Common Cyberattacks in the IoT
IoT devices are vulnerable to various cyberattacks, each with varying degrees of severity. Common attacks include:
Criminals use botnets to take control of a device and distribute malware. The purpose varies, from accessing information to stealing money.
Data and Identity Theft
An attacker gathers information from an improperly secured device and uses them to make transactions under the victim’s name. The more details found about the victim, the more severe the consequences.
Denial of Service
A denial of service attack involves a hacker maliciously attacking a network so that it becomes unavailable. The effects of a DoS attack often lead users to switch to a competitor, leading to the loss of reputation of a business.
In this type of cyberattack, the hacker breaches communication between two IoT systems. The attacker then transmits a message between these systems and makes it seem that they are still communicating with each other. This cyberattack usually targets appliances, machinery, and vehicles.
Social engineering involves manipulating users to give away confidential information, like bank information and passwords. These attacks are usually made through phishing emails.
The Challenges of IoT Cybersecurity
Several challenges prevent organizations from ensuring end-to-end security in an IoT network. Since the industry is comparatively new, manufacturers of IoT devices rarely consider safety a priority in the product’s design phase. Manufacturers and product designers are also more interested in quickly getting the systems out in the market than building security.
Another issue facing IoT cybersecurity is that product designers and manufacturers do not have the resources necessary to add robust security features to their devices. For example, sensors that monitor temperature don’t have the capability of handling advanced encryption.
Additionally, since IoT devices are usually installed in a machine or area and left there until their end of life, they rarely receive security patches and updates. For manufacturers, developing security from the start can be costly and cause the device not to function as initially designed.

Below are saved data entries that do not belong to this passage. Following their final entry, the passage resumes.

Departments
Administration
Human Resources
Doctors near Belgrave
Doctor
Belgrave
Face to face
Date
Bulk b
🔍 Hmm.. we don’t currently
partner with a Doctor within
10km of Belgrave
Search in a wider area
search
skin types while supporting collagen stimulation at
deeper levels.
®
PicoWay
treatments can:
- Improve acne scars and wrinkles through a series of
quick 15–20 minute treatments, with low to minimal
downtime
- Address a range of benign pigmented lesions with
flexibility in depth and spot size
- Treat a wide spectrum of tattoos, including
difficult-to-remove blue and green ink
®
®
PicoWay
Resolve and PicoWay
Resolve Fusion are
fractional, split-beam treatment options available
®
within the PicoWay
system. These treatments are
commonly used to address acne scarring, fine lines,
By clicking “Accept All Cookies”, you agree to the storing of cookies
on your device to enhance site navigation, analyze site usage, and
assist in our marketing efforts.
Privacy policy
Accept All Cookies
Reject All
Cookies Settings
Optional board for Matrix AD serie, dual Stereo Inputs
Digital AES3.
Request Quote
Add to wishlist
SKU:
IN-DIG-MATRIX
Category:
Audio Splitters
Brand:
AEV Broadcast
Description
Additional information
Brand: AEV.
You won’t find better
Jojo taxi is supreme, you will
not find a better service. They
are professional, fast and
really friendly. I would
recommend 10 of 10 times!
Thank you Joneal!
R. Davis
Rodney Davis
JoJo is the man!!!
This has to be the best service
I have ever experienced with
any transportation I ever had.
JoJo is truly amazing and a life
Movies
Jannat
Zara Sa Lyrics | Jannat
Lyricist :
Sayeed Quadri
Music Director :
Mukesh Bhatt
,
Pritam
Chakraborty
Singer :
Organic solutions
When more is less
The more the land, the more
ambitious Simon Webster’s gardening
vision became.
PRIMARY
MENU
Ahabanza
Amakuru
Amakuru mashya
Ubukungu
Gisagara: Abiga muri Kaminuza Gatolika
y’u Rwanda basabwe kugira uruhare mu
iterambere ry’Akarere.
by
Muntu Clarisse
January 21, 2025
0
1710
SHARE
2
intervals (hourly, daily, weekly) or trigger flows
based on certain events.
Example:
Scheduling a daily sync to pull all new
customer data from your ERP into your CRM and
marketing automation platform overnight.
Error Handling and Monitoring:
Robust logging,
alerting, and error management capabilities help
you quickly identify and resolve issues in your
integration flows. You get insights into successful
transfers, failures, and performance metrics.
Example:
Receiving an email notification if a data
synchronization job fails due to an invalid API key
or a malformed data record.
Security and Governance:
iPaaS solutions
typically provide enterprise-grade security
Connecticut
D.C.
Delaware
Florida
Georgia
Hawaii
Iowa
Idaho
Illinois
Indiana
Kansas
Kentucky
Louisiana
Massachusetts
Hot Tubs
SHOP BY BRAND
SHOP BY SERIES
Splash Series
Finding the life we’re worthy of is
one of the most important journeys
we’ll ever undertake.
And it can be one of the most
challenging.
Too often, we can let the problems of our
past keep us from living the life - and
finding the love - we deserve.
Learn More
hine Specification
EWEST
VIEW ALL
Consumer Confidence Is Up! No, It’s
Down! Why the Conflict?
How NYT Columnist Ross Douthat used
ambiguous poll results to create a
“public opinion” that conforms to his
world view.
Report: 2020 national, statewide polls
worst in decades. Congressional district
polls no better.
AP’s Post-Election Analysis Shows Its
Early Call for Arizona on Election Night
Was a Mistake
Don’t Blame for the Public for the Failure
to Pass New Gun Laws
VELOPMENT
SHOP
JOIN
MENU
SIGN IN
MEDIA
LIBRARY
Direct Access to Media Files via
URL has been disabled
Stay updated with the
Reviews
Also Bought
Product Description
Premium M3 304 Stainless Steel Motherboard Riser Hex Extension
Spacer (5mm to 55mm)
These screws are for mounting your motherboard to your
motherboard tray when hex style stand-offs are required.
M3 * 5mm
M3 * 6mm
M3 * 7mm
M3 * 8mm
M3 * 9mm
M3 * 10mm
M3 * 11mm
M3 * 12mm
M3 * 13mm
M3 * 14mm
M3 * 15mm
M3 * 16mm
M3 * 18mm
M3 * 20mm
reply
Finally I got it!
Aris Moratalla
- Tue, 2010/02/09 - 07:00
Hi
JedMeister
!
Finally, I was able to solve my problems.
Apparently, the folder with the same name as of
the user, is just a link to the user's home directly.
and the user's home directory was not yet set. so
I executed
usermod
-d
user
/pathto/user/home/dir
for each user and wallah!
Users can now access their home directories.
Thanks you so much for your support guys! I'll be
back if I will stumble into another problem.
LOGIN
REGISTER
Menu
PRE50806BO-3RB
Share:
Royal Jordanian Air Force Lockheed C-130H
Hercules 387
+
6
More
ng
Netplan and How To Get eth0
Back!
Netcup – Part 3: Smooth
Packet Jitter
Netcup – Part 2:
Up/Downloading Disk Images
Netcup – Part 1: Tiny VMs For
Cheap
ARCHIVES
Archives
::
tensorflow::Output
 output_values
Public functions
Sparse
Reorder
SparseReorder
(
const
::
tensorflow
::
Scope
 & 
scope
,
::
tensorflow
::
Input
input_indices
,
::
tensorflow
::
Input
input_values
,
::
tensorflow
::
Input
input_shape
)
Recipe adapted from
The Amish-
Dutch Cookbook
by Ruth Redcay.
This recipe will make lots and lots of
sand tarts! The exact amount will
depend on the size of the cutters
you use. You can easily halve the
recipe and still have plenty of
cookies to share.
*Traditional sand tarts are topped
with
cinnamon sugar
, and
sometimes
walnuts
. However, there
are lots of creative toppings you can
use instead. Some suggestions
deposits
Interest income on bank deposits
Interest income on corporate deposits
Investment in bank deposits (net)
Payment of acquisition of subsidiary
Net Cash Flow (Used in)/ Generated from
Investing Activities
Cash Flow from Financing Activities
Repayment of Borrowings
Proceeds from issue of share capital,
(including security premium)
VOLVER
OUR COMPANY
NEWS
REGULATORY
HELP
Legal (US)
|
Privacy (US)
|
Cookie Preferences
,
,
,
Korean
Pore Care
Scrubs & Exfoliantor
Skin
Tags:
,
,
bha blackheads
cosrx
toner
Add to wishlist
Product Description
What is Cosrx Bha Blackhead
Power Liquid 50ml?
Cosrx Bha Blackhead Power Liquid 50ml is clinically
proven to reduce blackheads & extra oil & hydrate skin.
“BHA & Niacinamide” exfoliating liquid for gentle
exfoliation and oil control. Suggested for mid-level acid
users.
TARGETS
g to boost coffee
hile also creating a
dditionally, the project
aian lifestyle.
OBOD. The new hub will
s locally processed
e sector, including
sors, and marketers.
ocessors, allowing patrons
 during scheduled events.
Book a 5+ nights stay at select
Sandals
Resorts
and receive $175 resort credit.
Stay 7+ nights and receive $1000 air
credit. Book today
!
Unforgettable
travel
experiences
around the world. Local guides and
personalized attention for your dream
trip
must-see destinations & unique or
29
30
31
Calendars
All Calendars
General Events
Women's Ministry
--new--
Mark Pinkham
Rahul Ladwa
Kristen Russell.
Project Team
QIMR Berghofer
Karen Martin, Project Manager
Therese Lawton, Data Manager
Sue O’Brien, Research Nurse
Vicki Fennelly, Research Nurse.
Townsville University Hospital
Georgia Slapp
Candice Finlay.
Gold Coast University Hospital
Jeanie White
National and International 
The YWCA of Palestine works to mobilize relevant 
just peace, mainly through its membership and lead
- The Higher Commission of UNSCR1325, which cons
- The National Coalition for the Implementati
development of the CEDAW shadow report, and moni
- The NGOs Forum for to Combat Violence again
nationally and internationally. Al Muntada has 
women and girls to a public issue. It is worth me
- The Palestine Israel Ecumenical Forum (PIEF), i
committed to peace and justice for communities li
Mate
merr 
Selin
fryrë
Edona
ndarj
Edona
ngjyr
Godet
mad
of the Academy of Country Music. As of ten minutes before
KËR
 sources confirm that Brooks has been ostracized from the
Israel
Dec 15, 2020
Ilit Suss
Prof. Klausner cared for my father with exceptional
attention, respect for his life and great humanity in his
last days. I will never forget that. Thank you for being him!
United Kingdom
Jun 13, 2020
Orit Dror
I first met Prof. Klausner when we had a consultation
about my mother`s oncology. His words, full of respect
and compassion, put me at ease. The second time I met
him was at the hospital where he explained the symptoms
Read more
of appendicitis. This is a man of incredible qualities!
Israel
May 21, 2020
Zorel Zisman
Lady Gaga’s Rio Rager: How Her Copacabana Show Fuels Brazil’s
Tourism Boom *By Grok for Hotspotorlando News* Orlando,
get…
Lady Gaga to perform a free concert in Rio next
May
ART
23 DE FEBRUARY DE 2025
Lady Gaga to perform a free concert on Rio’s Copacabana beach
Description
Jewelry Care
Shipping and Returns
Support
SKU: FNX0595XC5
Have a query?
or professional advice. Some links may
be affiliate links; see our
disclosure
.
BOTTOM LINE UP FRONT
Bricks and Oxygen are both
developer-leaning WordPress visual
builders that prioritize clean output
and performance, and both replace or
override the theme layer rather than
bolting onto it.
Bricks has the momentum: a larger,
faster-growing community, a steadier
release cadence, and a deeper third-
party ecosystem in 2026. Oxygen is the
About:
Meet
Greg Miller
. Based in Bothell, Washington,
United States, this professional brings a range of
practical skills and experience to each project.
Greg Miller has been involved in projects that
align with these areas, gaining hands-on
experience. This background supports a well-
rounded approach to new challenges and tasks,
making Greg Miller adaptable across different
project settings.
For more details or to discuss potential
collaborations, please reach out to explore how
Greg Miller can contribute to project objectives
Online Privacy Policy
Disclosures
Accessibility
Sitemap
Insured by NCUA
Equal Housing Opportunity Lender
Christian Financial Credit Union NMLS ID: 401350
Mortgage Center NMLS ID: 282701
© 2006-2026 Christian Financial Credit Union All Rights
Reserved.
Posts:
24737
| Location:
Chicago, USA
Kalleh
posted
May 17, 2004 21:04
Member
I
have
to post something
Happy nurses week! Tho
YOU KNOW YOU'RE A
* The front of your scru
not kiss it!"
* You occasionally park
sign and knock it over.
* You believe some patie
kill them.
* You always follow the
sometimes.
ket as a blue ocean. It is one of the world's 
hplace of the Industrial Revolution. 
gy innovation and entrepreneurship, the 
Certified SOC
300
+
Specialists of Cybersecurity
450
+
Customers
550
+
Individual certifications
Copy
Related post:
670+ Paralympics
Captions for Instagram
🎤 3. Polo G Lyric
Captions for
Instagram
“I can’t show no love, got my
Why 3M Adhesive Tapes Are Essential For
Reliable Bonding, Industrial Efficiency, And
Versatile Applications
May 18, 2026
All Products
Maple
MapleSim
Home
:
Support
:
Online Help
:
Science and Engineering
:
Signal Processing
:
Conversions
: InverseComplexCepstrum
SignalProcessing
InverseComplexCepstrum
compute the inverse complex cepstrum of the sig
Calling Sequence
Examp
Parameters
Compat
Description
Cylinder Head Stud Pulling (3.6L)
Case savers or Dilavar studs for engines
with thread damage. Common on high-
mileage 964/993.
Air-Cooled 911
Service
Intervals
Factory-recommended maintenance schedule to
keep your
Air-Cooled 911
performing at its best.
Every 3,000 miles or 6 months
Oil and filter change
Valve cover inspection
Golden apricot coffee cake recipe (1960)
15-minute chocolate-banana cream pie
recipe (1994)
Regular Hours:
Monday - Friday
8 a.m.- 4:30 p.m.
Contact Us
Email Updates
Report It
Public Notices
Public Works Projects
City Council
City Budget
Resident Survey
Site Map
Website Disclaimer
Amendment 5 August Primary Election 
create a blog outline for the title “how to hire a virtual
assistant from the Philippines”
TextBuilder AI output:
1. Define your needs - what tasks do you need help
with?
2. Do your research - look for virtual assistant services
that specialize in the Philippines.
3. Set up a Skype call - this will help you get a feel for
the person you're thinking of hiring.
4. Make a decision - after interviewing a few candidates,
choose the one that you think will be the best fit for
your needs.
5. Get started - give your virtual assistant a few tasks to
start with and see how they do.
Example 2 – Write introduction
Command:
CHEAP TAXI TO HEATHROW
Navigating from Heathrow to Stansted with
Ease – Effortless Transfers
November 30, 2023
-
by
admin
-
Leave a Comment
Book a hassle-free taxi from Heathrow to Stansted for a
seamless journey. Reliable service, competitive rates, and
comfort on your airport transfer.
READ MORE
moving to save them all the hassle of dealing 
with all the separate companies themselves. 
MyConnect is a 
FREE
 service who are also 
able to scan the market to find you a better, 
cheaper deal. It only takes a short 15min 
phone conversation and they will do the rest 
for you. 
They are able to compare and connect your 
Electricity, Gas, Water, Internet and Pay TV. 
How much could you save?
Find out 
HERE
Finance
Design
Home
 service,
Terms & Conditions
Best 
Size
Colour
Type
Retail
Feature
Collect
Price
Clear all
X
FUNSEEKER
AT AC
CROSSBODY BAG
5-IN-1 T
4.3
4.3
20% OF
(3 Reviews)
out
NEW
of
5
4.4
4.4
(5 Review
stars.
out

The IoT market also struggles with the lack of industry-accepted regulations and standards. Companies and industry organizations have their own guidelines, making it challenging for two smart systems to work together.
Ensuring Security in the IoT World
The IoT industry should view cybersecurity from a holistic standpoint. All stakeholders, from the manufacturers to the users, should be involved in ensuring that devices and secure and that information is safe.
Manufacturers should focus on the privacy and security of their products. All devices must have authorization and encryption systems.
Users must also take their own precautions, like regularly changing passwords, updating their devices with the latest patches, and installing security software.
The IoT brings several benefits to society, including convenience and cost-effectiveness. However, the industry’s focus on product design and lack of an industry-accepted regulation makes the systems prone to various cyberattacks. If everyone involved doesn’t prioritize security and privacy, there will be severe consequences for businesses and users.